Open Access News

News from the open access movement

Wednesday, October 17, 2007

Does green OA support text- and data mining?

Stevan Harnad, How Green Open Access Supports Text- and Data-Mining, Open Access Archivangelism, October 16, 2007.  This is a response to Peter Murray-Rust's post from earlier the same day, Why Green Open Access does not support text- and data-mining, which you should read first.  (I blogged PMR's post yesterday but without an excerpt.)  Excerpt:

Summary:  Data-mining robots like SciBorg can harvest Green OA full-texts, self-archived in their authors' Institutional Repositories (IRs) and “repurpose” them for better functionality. The postprint is the author’s own refereed, revised final draft. Green journal publishers endorse author posting of postprints in their own IR, free for all. The author can certainly revise that draft further, making additional corrections, updates and enhancements, including marking it up in XML and adding comments. Those corrections need not be done by the author's own hands: They could be done by a graduate student, a collaborator, a secretary, or a hired hand. The author could also have SciBorg “repurpose” his postprint -- under one trivial condition, easily fulfilled, which is that the locus of the enhanced postprint, the URL from which users must download it, remains the author’s own IR, not a 3rd-party website.
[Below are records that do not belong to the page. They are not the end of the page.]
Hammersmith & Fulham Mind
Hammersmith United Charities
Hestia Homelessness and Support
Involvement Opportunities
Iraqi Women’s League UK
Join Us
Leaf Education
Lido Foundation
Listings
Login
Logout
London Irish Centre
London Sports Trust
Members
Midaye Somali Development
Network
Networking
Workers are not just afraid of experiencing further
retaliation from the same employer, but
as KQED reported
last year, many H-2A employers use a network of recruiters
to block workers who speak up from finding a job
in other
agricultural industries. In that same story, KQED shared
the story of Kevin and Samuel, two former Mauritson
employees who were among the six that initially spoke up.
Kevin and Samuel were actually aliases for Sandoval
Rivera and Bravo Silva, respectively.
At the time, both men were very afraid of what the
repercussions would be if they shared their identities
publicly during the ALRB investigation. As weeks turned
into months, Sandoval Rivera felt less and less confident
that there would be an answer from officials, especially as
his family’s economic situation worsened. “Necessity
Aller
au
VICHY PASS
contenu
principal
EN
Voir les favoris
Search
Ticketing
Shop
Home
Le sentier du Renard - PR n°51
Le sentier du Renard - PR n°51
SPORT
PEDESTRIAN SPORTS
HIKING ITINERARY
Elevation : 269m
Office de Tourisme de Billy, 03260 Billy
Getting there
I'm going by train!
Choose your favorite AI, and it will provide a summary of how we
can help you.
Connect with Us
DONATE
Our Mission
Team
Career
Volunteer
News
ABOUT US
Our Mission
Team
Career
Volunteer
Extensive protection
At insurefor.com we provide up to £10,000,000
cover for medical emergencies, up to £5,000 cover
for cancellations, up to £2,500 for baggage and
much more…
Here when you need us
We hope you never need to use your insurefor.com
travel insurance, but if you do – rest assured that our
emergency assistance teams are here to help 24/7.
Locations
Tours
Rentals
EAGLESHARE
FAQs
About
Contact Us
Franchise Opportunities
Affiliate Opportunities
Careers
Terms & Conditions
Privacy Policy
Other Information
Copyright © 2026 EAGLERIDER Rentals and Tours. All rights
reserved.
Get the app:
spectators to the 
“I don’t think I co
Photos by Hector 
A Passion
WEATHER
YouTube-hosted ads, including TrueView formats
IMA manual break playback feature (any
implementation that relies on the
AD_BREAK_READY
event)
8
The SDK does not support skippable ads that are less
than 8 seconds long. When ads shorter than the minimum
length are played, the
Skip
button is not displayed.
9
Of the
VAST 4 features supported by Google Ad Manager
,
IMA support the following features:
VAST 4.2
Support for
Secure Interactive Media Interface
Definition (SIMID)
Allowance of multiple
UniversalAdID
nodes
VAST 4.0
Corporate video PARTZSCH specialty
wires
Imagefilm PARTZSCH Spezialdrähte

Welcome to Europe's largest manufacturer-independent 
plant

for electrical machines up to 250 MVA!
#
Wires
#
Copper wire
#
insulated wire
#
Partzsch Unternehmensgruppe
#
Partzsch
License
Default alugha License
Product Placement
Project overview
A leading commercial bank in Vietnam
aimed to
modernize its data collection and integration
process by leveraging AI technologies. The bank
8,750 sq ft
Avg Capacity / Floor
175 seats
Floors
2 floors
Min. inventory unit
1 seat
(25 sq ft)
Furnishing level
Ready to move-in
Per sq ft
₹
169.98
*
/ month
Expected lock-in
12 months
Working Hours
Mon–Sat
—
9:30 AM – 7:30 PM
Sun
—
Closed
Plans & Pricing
It is not only unnecessary but would be highly inimical to the progress of Green OA mandates to insist instead that the Green publisher’s endorsement to self-archive the postprint in the author’s IR is "not enough" for full-blooded OA — that the author must also successfully negotiate with the publisher the retention of the right to assign to 3rd-party harvesters like SciBorg the right to publish a “derivative work” derived from the author’s postprint.